Pix2Pix

Powerful Image-to-image Translation with a Conditional Adversarial Networks

Generative Adversarial Networks

Published

May 1, 2022

This article explains the mechanism of the pix2pix model, which translates an image to another one with a different look and feel. They use the word “translate” because of what it does, which is hard to explain in words, so I’d like you to watch the following video to see how the model translates images.

Memo Akten is the artist who produced the video using pix2pix.

Below is another example of a pix2pix application by Christopher Hesse (Open AI), which attracted people’s attention due to the rough technique of translating a sketch into an image with a cat.

Source: Image-to-Image Demo by Christopher Hesse

The above community-driven applications are eye-catching, but it may not be easy to see what’s going on behind the scene. Let’s examine what the image-to-image translation does and dive into how it works.

1 Image-to-image Translation

In CVPR2017, Phillip Isola et al. (University of California, Berkeley) published the paper “Image-to-Image Translation with Conditional Adversarial Networks”. The word “translation” is in the title. So, the choice of the word is intentional. The model converts one image to another while keeping visual features (especially the shapes) intact. As such, an image-to-image translation changes the feel and look of an input image without altering the structural composition, as shown in the below pairs of input and output images from the paper.

For each pair of images, the left is an input image, and the right is a translated image. The input and the output have the same content, but the expressions are different, like a language translation that conveys the same content (meaning) but in different languages.

So, we can imagine an image-to-image translation model is a generative model with a condition to keep the shapes in the input image.

2 Conditional Adversarial Networks

The latter half of the paper title is with Conditional Adversarial Networks, which indicates the use of a CGAN (Conditional GAN). CGAN is an extension of GAN that generates images satisfying conditions given to the generator network.

In pix2pix, an input image is also a condition.

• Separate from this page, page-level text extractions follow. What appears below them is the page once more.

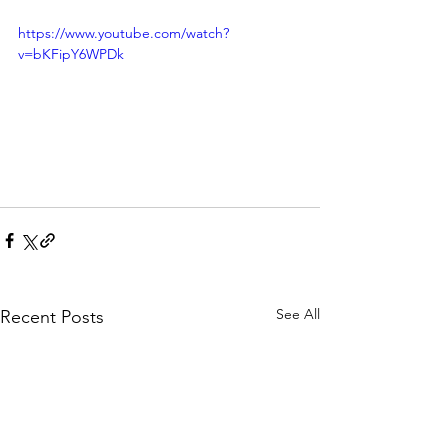
https://www.youtube.com/watch?
v=bKFipY6WPDk
See All
Recent Posts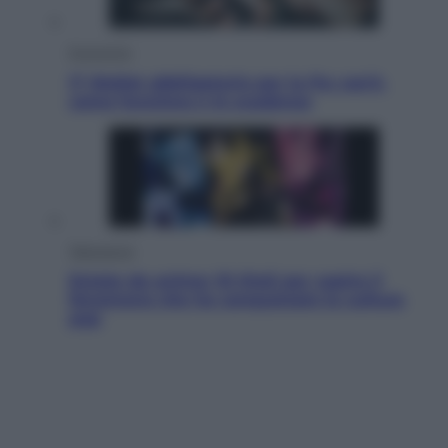
Economia
IT Wallet obbligatorio per la Pa: cos’è,
come funziona e le scadenze
Televisione
Estate da anime: 10 titoli per capire il
fenomeno che ha conquistato la cultura
pop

As shown below, the generator takes an input image (a sketch of a shoe) as a condition to produce a generated realistic shoe image, and the discriminator also takes the same input image as the condition.

Symbol	Description
x	Input (condition) image
G	Generator network
G(x)	Generated image
y	Label (target) image
D	Discriminator network

We train the discriminator by feeding the same condition image x to classify the corresponding target image y as real and generated images G(x) as fake.

We train the generator network G by feeding a condition image x to produce a generated image G(x) while expecting the discriminator to classify it as ‘real’.

In turn, we train the discriminator and the generator so that both will be good at what they are doing. In short, pix2pix is a conditional GAN where input images are the conditions.

However, pix2pix is different from GAN and CGAN in the following:

Inputs are not random noise, unlike the original GAN or CGAN.
We need pairs of a condition (input) image and the target (label) image for training.
Condition images represent the contents (shapes) of the target (label) images.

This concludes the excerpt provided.